‘Validated’: what recruitment AI can actually predict
George Stephens ·
Originally published on LinkedIn
Recruiters are being offered tools described as validated, scientific, predictive, and fair. These are separate claims. Evidence for one does not establish the others. But an important question to ask is: what does "validated" actually mean, and what can you do with that claim?
What is validation?
Validation is evidence that a tool can support the particular claim being made about it. The broader the claim, the stronger the evidence needed. The word is meaningless without answering the question, "Validated to do what?" At one end of the spectrum, identifying qualifications in a CV is a manageable, discrete task that can be tested and then validated. On the other end of the spectrum a much broader claim such as suitability for the role, or predicting success as an employee, is much harder to validate - to do so you must have testable data on employees already in the role.
Does validation apply to me?
If you use a tool which uses AI to affect how you progress candidates, even if it's just informing, rather than automating, validation matters to you. You don't need to be a data scientist, but you do need to understand:
- What claim is this outfit making?
- How was it tested?
- Does the claim apply to my use?
How do I get validation?
The provider should supply evidence for its claims. Your job is to decide whether that evidence applies to your roles, candidates and intended use.
Ultimately however, if you're using it, you are responsible, so you need to be assured that the tool is doing its job and is validated. To that end, ask the supplier for its evidence, and check whether that evidence applies to you. If it doesn't, that doesn't mean you can't use it, it just means you need to run a properly designed pilot with the data that you have, i.e. running the tool alongside a human process until validation is gained.
What does validation mean once I have it?
Positive validation means there is evidence for a defined claim in a defined population, within documented limits, i.e. it works for what it was designed to do. It does not automatically mean that every output is correct, so don't make that claim, but for every tool there will be an acceptable level of error while remaining validated. It does not mean that the tool is fair for every group or suitable for every role.
For example, we at Decision Agent have set the framework in place for you to progress from smaller claims to larger claims through use of the platform. Starting with the identification of behaviour within a candidate response, which is a small claim and can be validated through human oversight and accelerated with synthetic data.

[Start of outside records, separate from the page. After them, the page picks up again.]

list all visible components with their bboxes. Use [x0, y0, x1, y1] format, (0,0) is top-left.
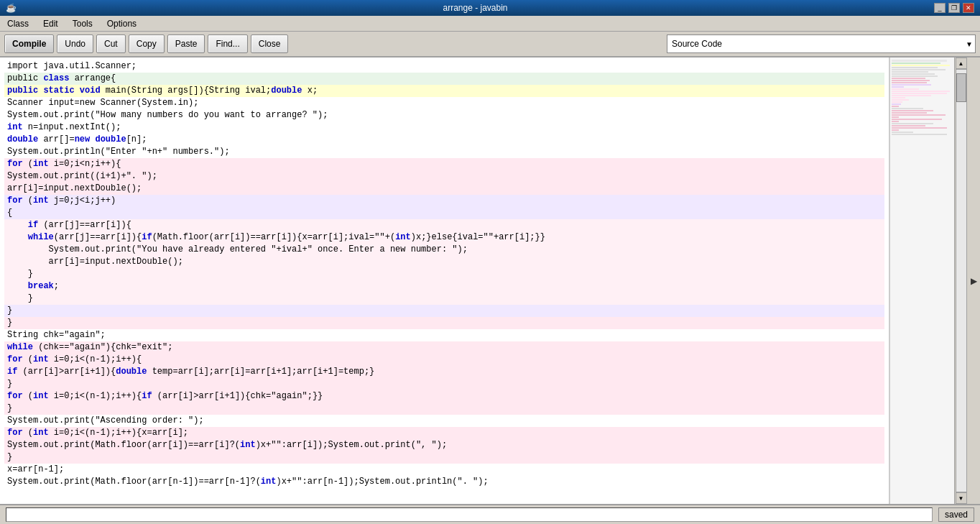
code-line: Scanner input=new Scanner(System.in);	[4, 97, 884, 109]
code-line: for (int i=0;i<(n-1);i++){x=arr[i];	[4, 427, 884, 439]
code-line: public class arrange{	[4, 73, 884, 85]
copy-button[interactable]: Copy	[129, 35, 165, 53]
source-code-dropdown[interactable]: Source Code ▼	[667, 35, 976, 53]
code-line: System.out.println("Enter "+n+" numbers.…	[4, 146, 884, 158]
code-line: for (int i=0;i<(n-1);i++){	[4, 354, 884, 366]
menu-edit[interactable]: Edit	[39, 17, 63, 30]
code-line: }	[4, 268, 884, 280]
code-line: }	[4, 451, 884, 464]
scroll-thumb[interactable]	[956, 73, 966, 102]
status-bar: saved	[0, 504, 980, 524]
paste-button[interactable]: Paste	[167, 35, 205, 53]
cut-button[interactable]: Cut	[96, 35, 126, 53]
code-line: while (chk=="again"){chk="exit";	[4, 341, 884, 354]
code-line: }	[4, 403, 884, 415]
code-line: int n=input.nextInt();	[4, 121, 884, 134]
minimize-button[interactable]: _	[934, 3, 946, 13]
status-text	[6, 507, 933, 522]
code-area: import java.util.Scanner; public class a…	[0, 60, 889, 488]
code-line: for (int i=0;i<(n-1);i++){if (arr[i]>arr…	[4, 390, 884, 403]
window-controls: _ ❐ ✕	[934, 3, 974, 13]
compile-button[interactable]: Compile	[4, 35, 54, 53]
main-content: import java.util.Scanner; public class a…	[0, 58, 980, 504]
minimap	[889, 58, 954, 504]
code-line: for (int j=0;j<i;j++)	[4, 195, 884, 207]
code-line: while(arr[j]==arr[i]){if(Math.floor(arr[…	[4, 231, 884, 244]
expand-icon: ▶	[971, 276, 977, 286]
code-line: String chk="again";	[4, 329, 884, 341]
code-line: break;	[4, 280, 884, 293]
code-line: if (arr[j]==arr[i]){	[4, 219, 884, 231]
minimap-content	[890, 58, 954, 504]
code-line: if (arr[i]>arr[i+1]){double temp=arr[i];…	[4, 366, 884, 378]
code-line: }	[4, 305, 884, 317]
code-line: arr[i]=input.nextDouble();	[4, 183, 884, 195]
code-line: System.out.print("Ascending order: ");	[4, 415, 884, 427]
scroll-down-button[interactable]: ▼	[956, 492, 967, 504]
code-line: System.out.print("You have already enter…	[4, 244, 884, 256]
vertical-scrollbar[interactable]: ▲ ▼	[954, 58, 967, 504]
close-button[interactable]: ✕	[963, 3, 974, 13]
window-title: arrange - javabin	[443, 3, 507, 13]
source-code-select[interactable]: Source Code	[667, 35, 976, 53]
code-line: System.out.print(Math.floor(arr[i])==arr…	[4, 439, 884, 451]
code-line: public static void main(String args[]){S…	[4, 85, 884, 97]
scroll-track[interactable]	[956, 69, 967, 492]
code-line: }	[4, 317, 884, 329]
code-line: {	[4, 207, 884, 219]
code-line: double arr[]=new double[n];	[4, 134, 884, 146]
horizontal-scroll-expand[interactable]: ▶	[967, 58, 980, 504]
code-editor[interactable]: import java.util.Scanner; public class a…	[0, 58, 889, 504]
saved-label: saved	[938, 507, 974, 522]
toolbar: Compile Undo Cut Copy Paste Find... Clos…	[0, 32, 980, 58]
code-line: for (int i=0;i<n;i++){	[4, 158, 884, 170]
title-bar: ☕ arrange - javabin _ ❐ ✕	[0, 0, 980, 16]
menu-tools[interactable]: Tools	[68, 17, 97, 30]
find-button[interactable]: Find...	[208, 35, 247, 53]
code-line: arr[i]=input.nextDouble();	[4, 256, 884, 268]
menu-options[interactable]: Options	[103, 17, 141, 30]
code-line: System.out.print(Math.floor(arr[n-1])==a…	[4, 476, 884, 488]
code-line: }	[4, 378, 884, 390]
scroll-up-button[interactable]: ▲	[956, 58, 967, 69]
restore-button[interactable]: ❐	[948, 3, 960, 13]
app-icon: ☕	[6, 3, 17, 13]
code-line: import java.util.Scanner;	[4, 60, 884, 73]
code-line: System.out.print((i+1)+". ");	[4, 170, 884, 183]
undo-button[interactable]: Undo	[57, 35, 93, 53]
close-editor-button[interactable]: Close	[251, 35, 289, 53]
code-line: x=arr[n-1];	[4, 464, 884, 476]
code-line: }	[4, 293, 884, 305]
menu-class[interactable]: Class	[3, 17, 33, 30]
menu-bar: Class Edit Tools Options	[0, 16, 980, 32]
code-line: System.out.print("How many numbers do yo…	[4, 109, 884, 121]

We then aim to predict who you will hire - can our platform match your current HR professionals. This can be validated with parallel tracks, but crucially will only ever be as effective as your current system.
Finally we look to predict successful hires - who performs well in the role after a period of time, and can we predict that on our platform. This is the great promise of AI & automation, outperforming current pipelines on quality & fairness, not just speed & time. Without that performance data you cannot possibly validate a system that claims to predict employee performance.
Do I have to keep validating it?
You must validate again if something changes. That could be the role, the candidate population, certainly the assessment itself, models used, decision threshold, intended use, that sort of thing.
You should also just monitor whether it's behaving as expected. If all of a sudden you're getting a different result on average than you did last week, check what's changed. It could be a model update from the provider. It could be someone else's change on the variables.
Decision Agent's Position
we welcome the requirement for validation. We would rather make a narrow claim now that can be tested than a broad claim that cannot, while setting the conditions for getting the data needed to make that broader claim. Validation is worthwhile in that it will expose limitations and create a route to improvement. That is how evidence-led AI development should work. As any serious provider should be willing to explain what was tested, what was found, and what remains unknown.